O que as contas gerenciadas não incluem
As contas vinculadas ao controle parental não têm acesso a recursos como Meta AI, Canais, Status, mensagens temporárias ou de visualização única. As configurações são protegidas por senha e só podem ser alteradas pelos responsáveis.
O WhatsApp garante que as contas gerenciadas mantêm a criptografia de ponta a ponta e que as informações dos menores não são usadas para fins publicitários. A empresa afirma revisar suas proteções regularmente com especialistas independentes.
O movimento ocorre em um contexto de crescente alerta. Levantamento do Unicef revelou que 51% das crianças vítimas de violência sexual online no Brasil apontaram o WhatsApp como uma das plataformas onde o abuso ocorreu.

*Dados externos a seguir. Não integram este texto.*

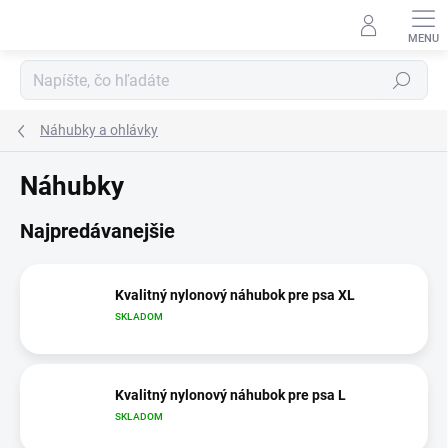
Prejsť
na
obsah
Hľadať
Náhubky a ohlávky
Náhubky
Najpredávanejšie
Kvalitný nylonový náhubok pre psa XL
SKLADOM
Kvalitný nylonový náhubok pre psa L
SKLADOM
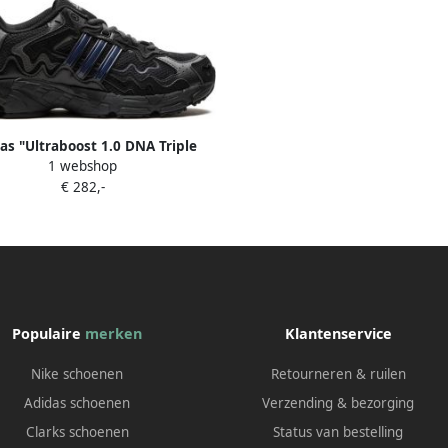
as "Ultraboost 1.0 DNA Triple
1 webshop
Black sneakers" Zwart
€ 282,-
Populaire
merken
Klantenservice
Nike schoenen
Retourneren & ruilen
Adidas schoenen
Verzending & bezorging
Clarks schoenen
Status van bestelling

O WhatsApp não está sozinho nesse movimento. Na semana passada, o TikTok passou a exigir aprovação dos pais para que adolescentes com menos de 16 anos alterem configurações de conta, em adaptação ao ECA Digital — legislação brasileira que vem pressionando plataformas a reforçar proteções para menores.
O setor de tecnologia enfrenta uma onda de exigências regulatórias voltadas à proteção infantil no ambiente digital. Recursos de controle parental deixam de ser diferenciais e passam a ser requisitos esperados pelas famílias e cobrados por governos.
Não há previsão oficial de quando o recurso estará disponível para todos os usuários. A fase de testes com grupos selecionados deve servir para ajustes antes de um eventual lançamento amplo.